Rising quickly from the verdant lands at the edge of the plains, Tulsa and her sister towns hardly had enough buildings to accommodate her population, let alone a reliable highway; instead, visitors and locals alike commuted along shoddy dirt roads and eroding paths. When Avery arrived in Tulsa, he was impressed by the work of the Good Roads Movement, which had been working to regularize local byways since the 1870’s. Avery hastily joined the Oklahoma Good Roads Association, but never could he have guessed that he was embarking on the path that would define the rest of his life and legacy.
From his position in the OK Good Roads Association, Avery quickly rose through the ranks and positions in local government and community organizations, but he always returned to the problems surrounding regional travel. When he served as Chairman of the Tulsa County Commission, for example, Avery was instrumental in the construction of the Eleventh Street Bridge, which replaced its crumbling, wooden counterpart. Avery strove to improve travel statewide and, eventually, countrywide.
In the early ’20’s, Avery’s devotion to perfecting America’s roadways grew, as did his positions. He was chosen to be President of the Associated Highway Associations of America, then elected to the Oklahoma State Highway Commission, and finally, in 1925, he was selected as a member of the Joint Board of Interstate Highways. The new commissioned board had one task: design, name, and regulate a new system of federal interstate highways.
Avery joined representatives from around the country and set to laying out the best routes for cross-continental highways, down to the very details of mile markers and signs. Many of the routes were requested specifically by Congress; one such highway was to run across the country from Virginia Beach, Virginia, to Los Angeles, California. The suggested route would thread across the states through Missouri, Southern Kansas, Colorado, Utah, and Las Vegas before culminating in Los Angeles.
But Avery, sighting an opportunity to increase tourism in his own home, suggested an alternate route. In order to avoid the steep peaks and tough driving—and construction—of the Rocky Mountains, Avery proposed a more southerly route and drew out a path straight through—ahem—Tulsa, Oklahoma City, the Texas panhandle, New Mexico, Arizona, and, finally, Southern California. Avery also pointed out that the highway should naturally wind through St. Louis and Chicago, already a natural path of commerce. Avery’s brethren in transportation saw the wisdom in his ways and assented to the new route.
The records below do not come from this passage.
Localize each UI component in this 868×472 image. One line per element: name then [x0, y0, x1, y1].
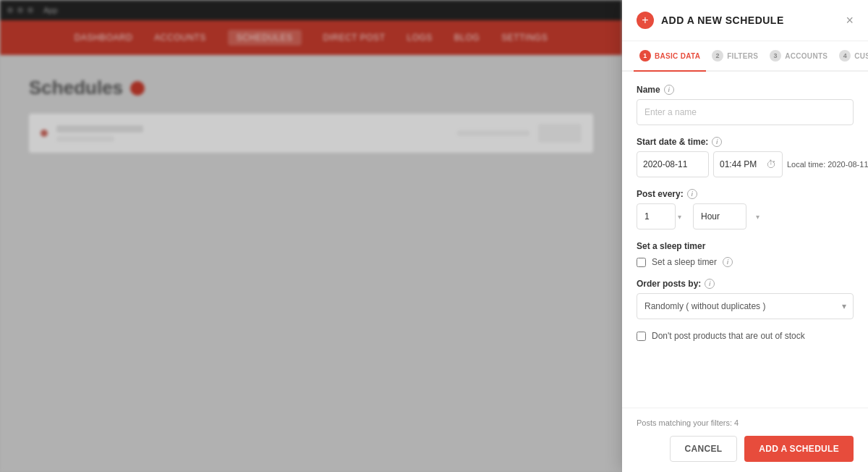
post-every-group: Post every: i 1 2 3 4 5 6 12 24 ▾: [637, 189, 854, 229]
panel-tabs: 1 BASIC DATA 2 FILTERS 3 ACCOUNTS 4 CUST…: [622, 41, 868, 72]
local-time-text: Local time: 2020-08-11 13:44: [787, 160, 868, 169]
order-posts-select[interactable]: Randomly ( without duplicates ) Latest f…: [637, 293, 854, 319]
tab-label-4: CUSTOM MESSAGES: [854, 52, 868, 60]
clock-icon: ⏱: [766, 159, 776, 170]
order-posts-select-wrap: Randomly ( without duplicates ) Latest f…: [637, 293, 854, 319]
start-datetime-group: Start date & time: i ⏱ Local time: 2020-…: [637, 137, 854, 177]
sleep-timer-checkbox-label[interactable]: Set a sleep timer: [652, 257, 717, 267]
post-every-number-wrap: 1 2 3 4 5 6 12 24 ▾: [637, 203, 687, 229]
order-posts-help-icon[interactable]: i: [705, 279, 715, 289]
tab-accounts[interactable]: 3 ACCOUNTS: [764, 41, 833, 72]
post-every-row: 1 2 3 4 5 6 12 24 ▾ Hour Day W: [637, 203, 854, 229]
post-every-number-select[interactable]: 1 2 3 4 5 6 12 24: [637, 203, 676, 229]
cancel-button[interactable]: CANCEL: [670, 436, 738, 462]
post-every-unit-select[interactable]: Hour Day Week Month: [693, 203, 746, 229]
panel: + ADD A NEW SCHEDULE × 1 BASIC DATA 2 FI…: [622, 0, 868, 472]
add-schedule-icon: +: [637, 12, 654, 29]
start-time-input[interactable]: [720, 159, 763, 169]
tab-label-1: BASIC DATA: [655, 52, 700, 60]
overlay-dim: [0, 0, 622, 472]
name-label: Name i: [637, 85, 854, 95]
panel-header: + ADD A NEW SCHEDULE ×: [622, 0, 868, 41]
tab-number-4: 4: [839, 50, 851, 62]
tab-label-3: ACCOUNTS: [785, 52, 827, 60]
add-schedule-button[interactable]: ADD A SCHEDULE: [744, 436, 854, 462]
start-date-input[interactable]: [637, 151, 709, 177]
tab-filters[interactable]: 2 FILTERS: [706, 41, 764, 72]
sleep-timer-help-icon[interactable]: i: [723, 257, 733, 267]
time-input-wrap[interactable]: ⏱: [713, 151, 783, 177]
panel-title: ADD A NEW SCHEDULE: [661, 14, 838, 26]
order-posts-group: Order posts by: i Randomly ( without dup…: [637, 279, 854, 319]
panel-body: Name i Start date & time: i ⏱ Local time…: [622, 72, 868, 408]
datetime-row: ⏱ Local time: 2020-08-11 13:44: [637, 151, 854, 177]
out-of-stock-checkbox-label[interactable]: Don't post products that are out of stoc…: [652, 331, 805, 341]
post-every-unit-wrap: Hour Day Week Month ▾: [693, 203, 765, 229]
tab-number-3: 3: [770, 50, 781, 62]
tab-custom-messages[interactable]: 4 CUSTOM MESSAGES: [833, 41, 868, 72]
tab-basic-data[interactable]: 1 BASIC DATA: [634, 41, 706, 72]
post-every-label: Post every: i: [637, 189, 854, 199]
footer-buttons: CANCEL ADD A SCHEDULE: [637, 436, 854, 462]
name-group: Name i: [637, 85, 854, 125]
panel-footer: Posts matching your filters: 4 CANCEL AD…: [622, 408, 868, 472]
out-of-stock-checkbox-row: Don't post products that are out of stoc…: [637, 331, 854, 341]
out-of-stock-checkbox[interactable]: [637, 332, 646, 341]
sleep-timer-group: Set a sleep timer Set a sleep timer i: [637, 241, 854, 267]
unit-chevron-icon: ▾: [756, 213, 760, 221]
tab-number-1: 1: [639, 50, 651, 62]
sleep-timer-checkbox[interactable]: [637, 258, 646, 267]
out-of-stock-group: Don't post products that are out of stoc…: [637, 331, 854, 341]
datetime-help-icon[interactable]: i: [712, 137, 722, 147]
start-datetime-label: Start date & time: i: [637, 137, 854, 147]
sleep-timer-checkbox-row: Set a sleep timer i: [637, 257, 854, 267]
tab-number-2: 2: [712, 50, 723, 62]
tab-label-2: FILTERS: [727, 52, 758, 60]
post-every-help-icon[interactable]: i: [687, 189, 697, 199]
name-input[interactable]: [637, 99, 854, 125]
number-chevron-icon: ▾: [678, 213, 681, 221]
sleep-timer-section-label: Set a sleep timer: [637, 241, 854, 251]
name-help-icon[interactable]: i: [664, 85, 674, 95]
close-icon[interactable]: ×: [846, 14, 854, 27]
posts-matching-text: Posts matching your filters: 4: [637, 418, 854, 427]
order-posts-label: Order posts by: i: [637, 279, 854, 289]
In addition to deciding the paths of highways, the Board was also commissioned with the task of creating a system for naming the national interstates. Their proposed plan was simple enough: each highway would receive a number, rather than a name, based upon its direction; highways that ran east to west would be even, and those that traveled north to west, odd. They also noted that the nation’s greatest highways would be one or two digits, ending in a “0” or “1,” depending on their course of direction.
Avery, having succeeded in pushing the major highway through Tulsa, saw the burgeoning freeway as an inevitable triumph of travel, one of the greatest roads in America—and therefore decided to name the road “Route 60.” But in his haste to relocate the highway to include his own town, Avery had blinded himself to his own enemies. Snubbed by Avery’s route, representatives from Kentucky brooded sullenly and struck out at Avery when the opportunity arose. Oklahoma, Kansas, Arkansas, and Missouri all supported the appellation Route 60, but the bitter Kentuckians said nay.
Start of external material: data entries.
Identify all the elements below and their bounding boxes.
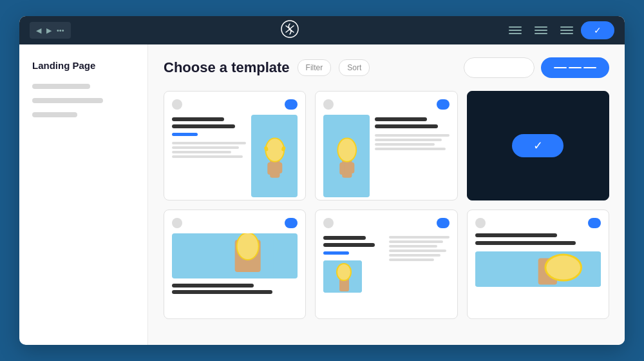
main-header-right: [464, 57, 609, 78]
app-body: Landing Page Choose a template Filter So…: [19, 44, 625, 345]
card-radio-2: [323, 99, 334, 110]
svg-rect-2: [267, 162, 272, 175]
svg-point-16: [238, 233, 258, 259]
action-button[interactable]: [541, 57, 609, 78]
card-header-6: [475, 218, 601, 228]
sidebar-item-3: [32, 112, 77, 117]
main-header: Choose a template Filter Sort: [164, 57, 609, 78]
svg-point-12: [338, 139, 355, 161]
confirm-check-icon: ✓: [594, 25, 601, 35]
card-tag-4: [285, 218, 298, 228]
sidebar-title: Landing Page: [32, 60, 135, 71]
titlebar-left: ◀ ▶ •••: [30, 22, 71, 39]
card-radio-5: [323, 218, 334, 228]
card5-small-image: [323, 260, 362, 293]
titlebar-right: ✓: [509, 21, 614, 39]
card6-image: [475, 251, 601, 287]
card-radio-1: [172, 99, 182, 110]
template-card-2[interactable]: [315, 91, 457, 200]
card-radio-6: [475, 218, 486, 228]
logo-icon: [281, 20, 299, 41]
confirm-button[interactable]: ✓: [581, 21, 614, 39]
card-header-4: [172, 218, 298, 228]
sidebar-item-1: [32, 84, 90, 89]
filter1-button[interactable]: Filter: [298, 59, 332, 76]
card-tag-5: [437, 218, 450, 228]
filter2-button[interactable]: Sort: [339, 59, 370, 76]
check-selected-icon: ✓: [512, 134, 564, 157]
template-card-3[interactable]: ✓: [467, 91, 609, 200]
svg-rect-9: [339, 162, 345, 175]
selected-overlay: ✓: [475, 99, 601, 192]
card-header-5: [323, 218, 449, 228]
main-header-left: Choose a template Filter Sort: [164, 59, 370, 76]
back-button[interactable]: ◀: [35, 26, 43, 35]
forward-button[interactable]: ▶: [45, 26, 53, 35]
card-tag-2: [437, 99, 450, 110]
svg-point-20: [337, 264, 350, 280]
card-radio-4: [172, 218, 182, 228]
menu-lines-icon[interactable]: [509, 26, 522, 34]
template-card-4[interactable]: [164, 210, 306, 319]
templates-grid: ✓: [164, 91, 609, 319]
titlebar-center: [281, 20, 299, 41]
card-header-1: [172, 99, 298, 110]
sidebar-item-2: [32, 98, 103, 103]
menu-lines2-icon[interactable]: [535, 26, 547, 34]
search-bar[interactable]: [464, 57, 535, 78]
card2-image: [323, 115, 370, 197]
main-content: Choose a template Filter Sort: [148, 44, 625, 345]
app-window: ◀ ▶ •••: [19, 16, 625, 345]
card-tag-6: [588, 218, 601, 228]
svg-rect-3: [277, 162, 282, 173]
main-title: Choose a template: [164, 59, 290, 76]
card4-image: [172, 233, 298, 278]
svg-point-5: [266, 139, 283, 161]
svg-rect-10: [349, 162, 354, 173]
template-card-6[interactable]: [467, 210, 609, 319]
nav-arrows: ◀ ▶ •••: [30, 22, 71, 39]
template-card-5[interactable]: [315, 210, 457, 319]
sidebar: Landing Page: [19, 44, 148, 345]
menu-dots-button[interactable]: •••: [55, 26, 66, 34]
template-card-1[interactable]: [164, 91, 306, 200]
card-tag-1: [285, 99, 298, 110]
card-header-2: [323, 99, 449, 110]
svg-point-24: [546, 256, 580, 280]
card1-image: [251, 115, 298, 197]
titlebar: ◀ ▶ •••: [19, 16, 625, 44]
menu-lines3-icon[interactable]: [560, 26, 573, 34]
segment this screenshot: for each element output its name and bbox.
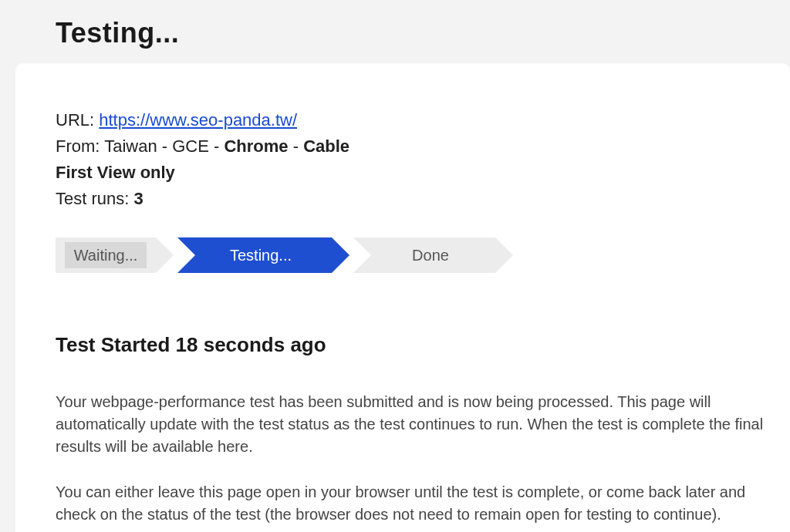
meta-runs-line: Test runs: 3 xyxy=(56,187,790,211)
status-body: Your webpage-performance test has been s… xyxy=(56,391,790,526)
status-para-1: Your webpage-performance test has been s… xyxy=(56,391,790,458)
status-para-2: You can either leave this page open in y… xyxy=(56,481,790,526)
meta-url-line: URL: https://www.seo-panda.tw/ xyxy=(56,108,790,133)
meta-from-line: From: Taiwan - GCE - Chrome - Cable xyxy=(56,134,790,159)
progress-step-waiting: Waiting... xyxy=(56,237,156,273)
page-title: Testing... xyxy=(0,0,790,63)
runs-count: 3 xyxy=(134,189,143,208)
test-card: URL: https://www.seo-panda.tw/ From: Tai… xyxy=(15,63,790,532)
url-link[interactable]: https://www.seo-panda.tw/ xyxy=(99,110,297,130)
from-location: Taiwan - GCE xyxy=(104,136,209,156)
progress-step-testing: Testing... xyxy=(177,237,332,273)
meta-view-mode: First View only xyxy=(56,160,790,185)
from-browser: Chrome xyxy=(224,136,288,156)
url-label: URL: xyxy=(56,110,94,130)
status-heading: Test Started 18 seconds ago xyxy=(56,333,790,357)
progress-step-done: Done xyxy=(353,237,495,273)
from-label: From: xyxy=(56,136,100,156)
progress-bar: Waiting... Testing... Done xyxy=(56,237,790,273)
meta-block: URL: https://www.seo-panda.tw/ From: Tai… xyxy=(56,108,790,211)
progress-step-testing-label: Testing... xyxy=(230,247,292,264)
page-root: Testing... URL: https://www.seo-panda.tw… xyxy=(0,0,790,532)
from-connection: Cable xyxy=(303,136,349,156)
runs-label: Test runs: xyxy=(56,189,129,208)
progress-step-waiting-label: Waiting... xyxy=(65,242,147,268)
progress-step-done-label: Done xyxy=(412,247,449,264)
Avery and the representatives from Kentucky became embroiled in a transit debate, reworking routes and names and still failing to find a compromise. Finally, Kentucky suggested “Route 62,” which Avery declined (whether from stubbornness or a genuine aversion for the number, we can only guess), but the number prompted him to look into the option of “66.” He liked the way the words tripped off his tongue and, after discovering that it was available, he christened his Chicago to LA roadway Route 66.
Avery devoted the rest of his life to his highway and watched as his simple solution to travel turned into an icon of Americana. Also known as the Main Street of America and the Mother Road, Route 66 became known the world over, inspiring countless family road trips for generations to come. Thanks to his tenacity and passion for his town, Avery fashioned an American legend. And because of Avery, Americans will forever be able to get their kicks on Route 66—whereas there may have been nothing to do on Route 62.